Students show solidarity in Missouri capitolMarch 7, 2012

It’s one thing for college students to say they are for or against a cause. It’s another for them to do something about it.

On Tuesday, four Rockhurst University students joined hundreds of other immigration advocates in the halls of the Missouri capitol building in Jefferson City. They were there to voice their opposition to HB 1186, which requires all driver’s license exams to be issued only in English, and SB 590, which mandates that the legal status of all children in public schools and the legal status of anyone detained by police be obtained. Similar bills have been passed in Arizona and Alabama.  

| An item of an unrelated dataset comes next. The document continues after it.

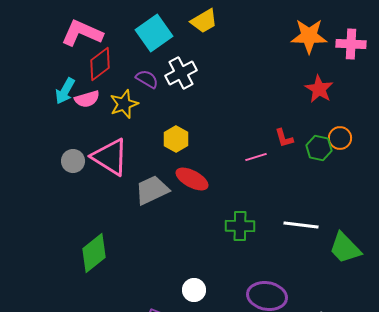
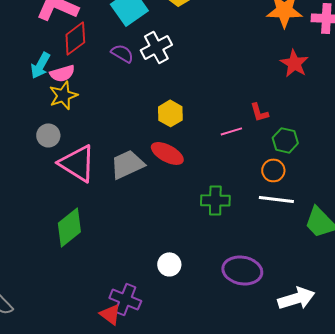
yellow star: (124, 104) -> (63, 95), moved
orange circle: (340, 138) -> (273, 170), moved
yellow hexagon: (176, 139) -> (170, 113), moved
green hexagon: (319, 148) -> (285, 140), moved
pink triangle: (110, 157) -> (77, 163), moved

“We are standing in solidarity with the immigrant community who would be affected by this bill and we are here to express to our legislatures that we oppose these bills,” said Rebecca Hinman, Overland Park, Kan., junior. “We are coming from Catholic stance and from a Catholic university. We are expressing how the gospel mandates that we need to show respect and kindness to all of our brothers and sisters.”

The four students are a part of the VOICES for Justice organization on campus, which focuses its efforts on different means of social justice and environmentally sustainable efforts. The group’s main focus this month was immigration.

The students traveled to Jefferson City with members of the Archdiocese of Kansas City-St. Joseph and a representative from the Sisters of Charity of Leavenworth.

Although the group didn't get a chance to meet with state representatives, they felt their message was still heard.

“It helps them to know that you care and that we want them to listen to us,” Hinman said. “It takes people talking to and taking time to meet with legislators so they know how their constituents feel.”